Dans son mémoire en réponse déposé au greffe de la Cour administrative le 8 septembre 2005, le délégué du Gouvernement conclut à la confirmation du jugement entrepris.

La requête d’appel est recevable pour avoir été introduite dans les formes et délai prévus par la loi.

Aux termes de l’article 1er, section A, 2. de la Convention de Genève, le terme « réfugié » s’applique à toute personne qui « craignant avec raison d’être persécutée du fait de sa race, de sa religion et de sa nationalité, de son appartenance à un certain groupe social ou de ses opinions politiques, se trouve hors du pays dont elle a la nationalité et qui ne peut ou, du fait de cette crainte, ne veut se réclamer de la protection de ce pays; ou qui, si elle n’a pas de nationalité et se trouve hors du pays dans lequel elle avait sa résidence habituelle à la suite de tels événements, ne peut ou, en raison de ladite crainte, ne veut y retourner ».

La reconnaissance du statut de réfugié n’est pas uniquement conditionnée par la situation générale du pays d’origine mais aussi et surtout par la situation particulière du demandeur d’asile qui doit établir, concrètement, que sa situation subjective spécifique a été telle qu’elle laissait supposer un danger sérieux pour sa personne.

C’est à bon droit que le tribunal a constaté que les éléments de persécution mis en avant par les appelants, à savoir des menaces et deux agressions physiques dirigées contre Monsieur ….. ….. , à les supposer établies, constituent certainement des pratiques condamnables, mais ne dénotent pas en l’espèce une gravité telle qu’ils établissent à l’heure actuelle un risque de persécution dans leur chef au point que leur vie leur serait intolérable dans leur pays d’origine.

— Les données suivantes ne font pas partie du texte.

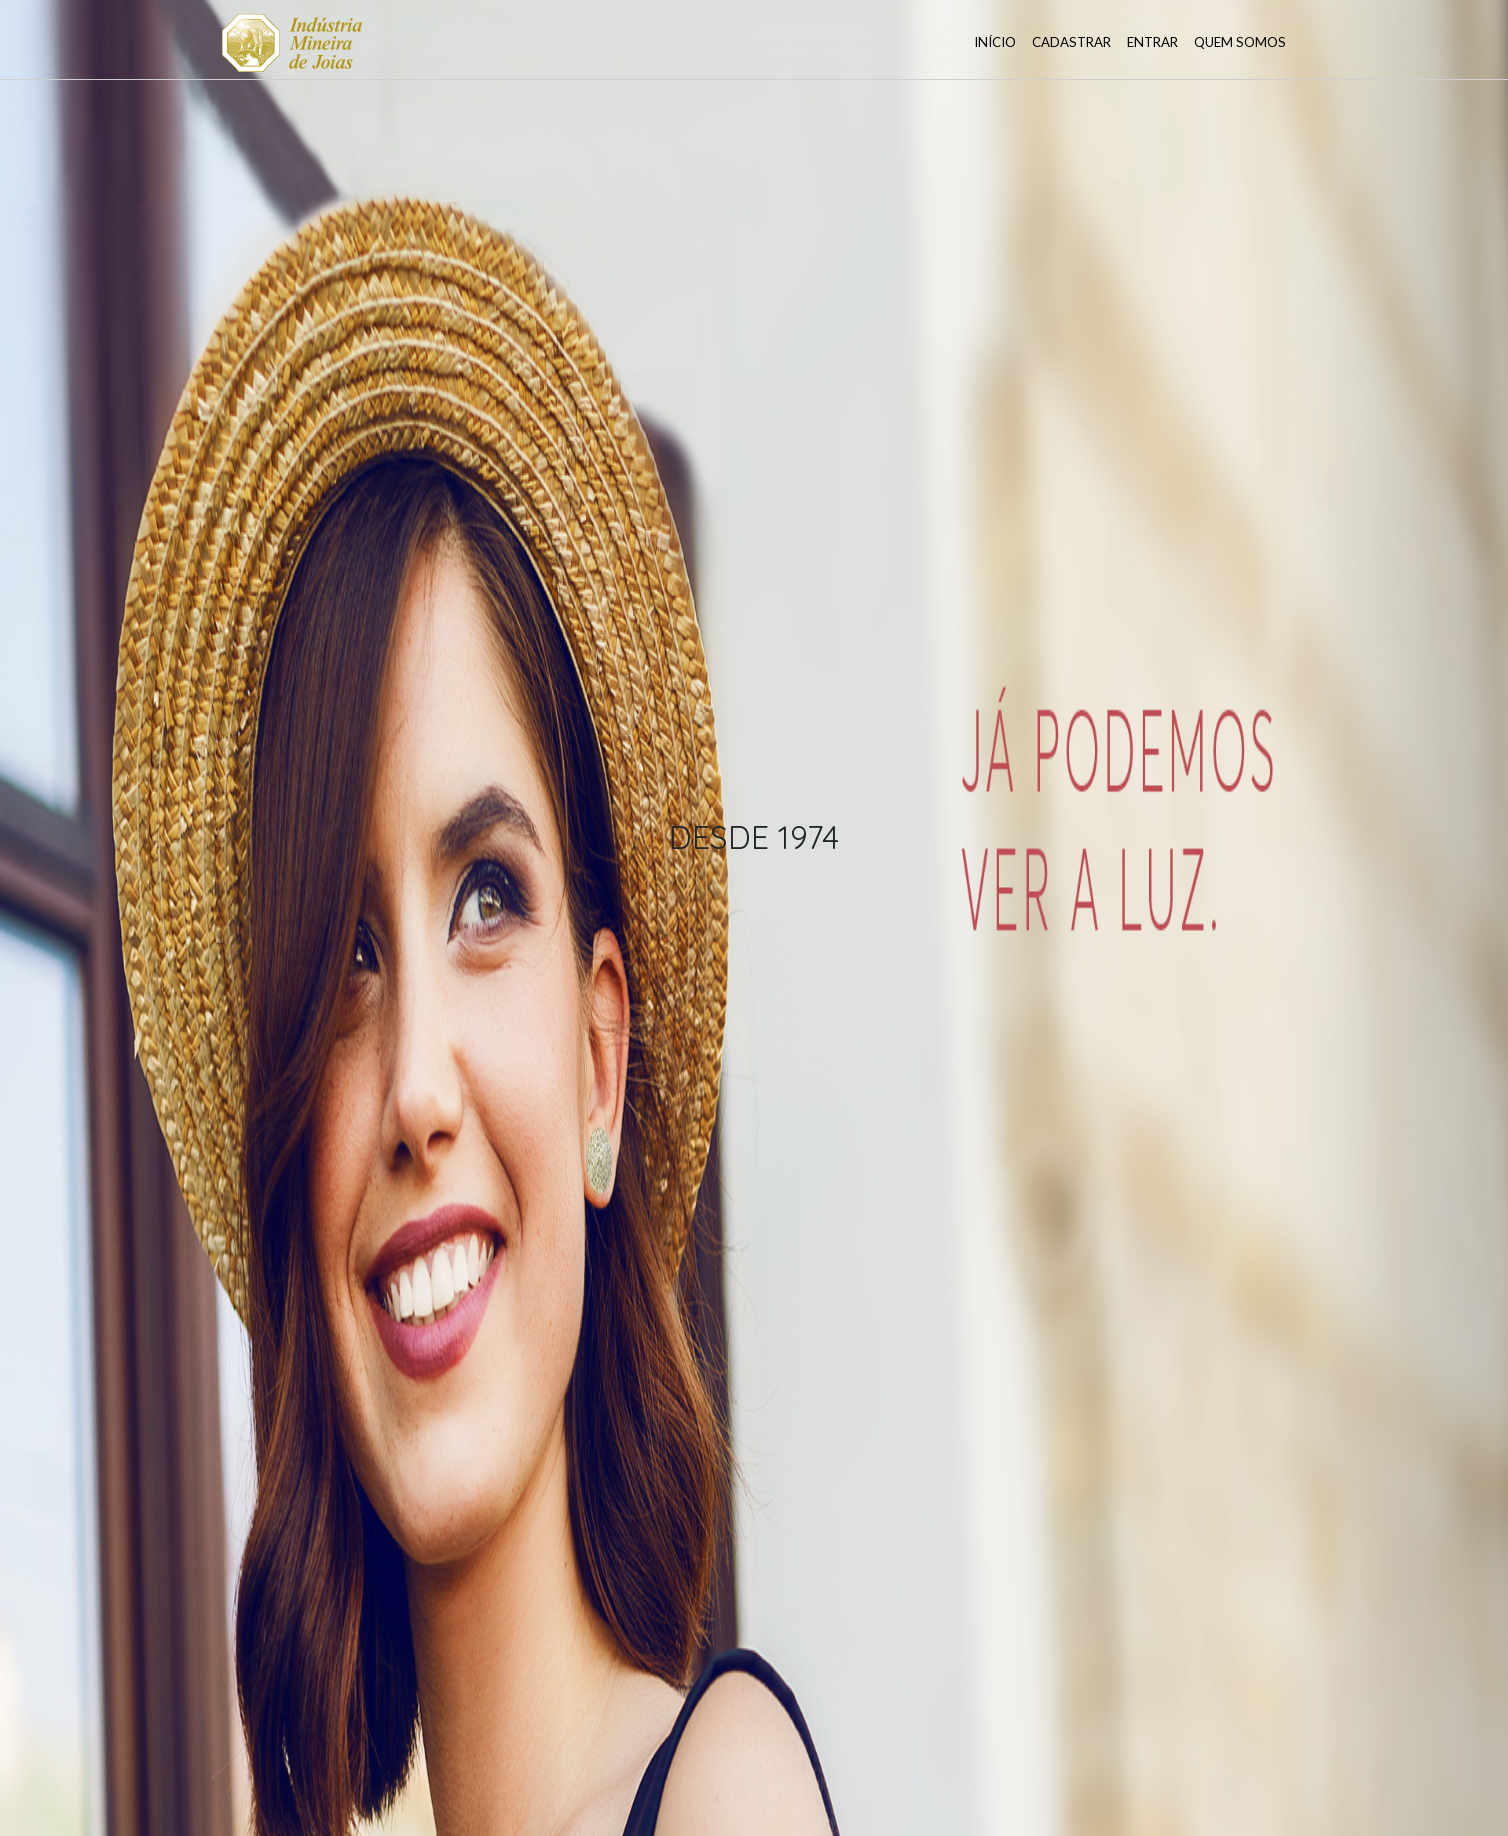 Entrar (1152, 42)
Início (995, 42)
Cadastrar (1071, 42)
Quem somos (1240, 42)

Il y a encore lieu de confirmer les juges de première instance dans leur analyse suivant laquelle les actes concrets de persécution mis en avant par les appelants émanent d’un groupe de la population qui s’opposerait à la communauté ethnique des ….. résidant en ….. , à laquelle les appelants déclarent appartenir, de sorte qu’ils émanent non pas de l’Etat, mais d’un groupe de la population et ils ne sauraient dès lors être reconnus comme motifs d’octroi du statut de réfugié que si les personnes en cause, à savoir en l’espèce les appelants, ne bénéficient pas de la protection des autorités de leur pays d’origine pour l’une des 5 causes visées à l’article 1er de la Convention de Genève.

S’y ajoute que, s’agissant d’actes émanant de certains groupements de la population, force est de relever que la notion de protection de la part du pays d’origine de ses habitants contre des agissements de groupes de la population n’implique pas une sécurité physique absolue des habitants contre la commission matérielle d’un acte criminel. En effet, il y a lieu de prendre en compte une persécution commise par des tiers uniquement en cas de défaut de protection dont l’existence doit être mise suffisamment en évidence par le demandeur d’asile (cf.

Jean-Yves Carlier : Qu’est ce qu’un réfugié ?, Bruylant, 1998, p.113 nos 73-s).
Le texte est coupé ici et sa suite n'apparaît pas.